CIS 311: Neural Networks
Kohonen Networks
1. Unsupervised Learning
The training of neural networks is supervised when the training inputs are provided together with their corresponding target outputs, that is each training input is accompanied by its output.
The training of neural networks is unsupervised when the outputs are not provided with the inputs, that is the training algorithm should also learn the outputs as well as to learn to recognize them.
The unsupervised mode of training is also called self-organized learning because there is no external teacher to preclassify the training examples. The network weight parameters in this case are trained with respect to a general independent measure of the desired quality of the performance. The neural network machinery learns to recognize clusters of similar examples, it classifies the given examples into clusters and automatically creates clusters during training.
The self-organizing neural networks consist usually of three layers: 1) an input layer that receives the data; 2) a competitive layer of neurons that compete with each other to determine to which cluster the given input belongs; and 3) an output layer which generates the result in a way suitable to the application. Unsupervised training of such networks is carried out with algorithms using competitive training rules. The competitive training rule implements a winner-takes all strategy: it chooses the neuron with the greatest total input as a winner and turns it on, while all other neurons are switched off.
Self-organizing neural networks trained in unsupervised mode are applied typically to classification tasks.
2. Self-Organizing Maps
Self-organizing maps are a special class of artificial neural networks based on competitive unsupervised learning.

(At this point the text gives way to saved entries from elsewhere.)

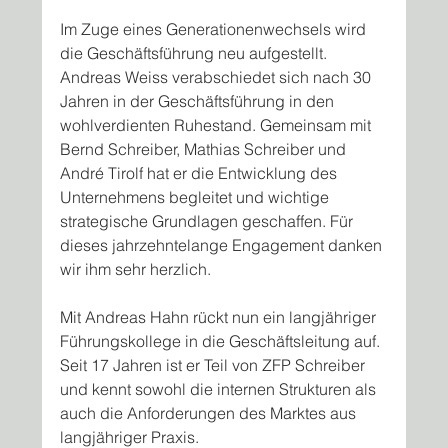
Im Zuge eines Generationenwechsels wird 
die Geschäftsführung neu aufgestellt. 
Andreas Weiss verabschiedet sich nach 30 
Jahren in der Geschäftsführung in den 
wohlverdienten Ruhestand. Gemeinsam mit 
Bernd Schreiber, Mathias Schreiber und 
André Tirolf hat er die Entwicklung des 
Unternehmens begleitet und wichtige 
strategische Grundlagen geschaffen. Für 
dieses jahrzehntelange Engagement danken 
wir ihm sehr herzlich.
Mit Andreas Hahn rückt nun ein langjähriger 
Führungskollege in die Geschäftsleitung auf. 
Seit 17 Jahren ist er Teil von ZFP Schreiber 
und kennt sowohl die internen Strukturen als 
auch die Anforderungen des Marktes aus 
langjähriger Praxis.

These are networks whose neurons are allocated into one (or two) dimensional lattice structure. During the competitive learning process the neurons are tuned selectively, that is the training data select the winning neurons. Since the locations of the neurons are ordered with respect to each other, the lattice may be considered a kind of a topographic map of the inputs. The locations of the neurons in the topographic map show the statistical features of the provided input data. The neurons in a self-organizing network transform the signals into a corresponding place-coded data distribution.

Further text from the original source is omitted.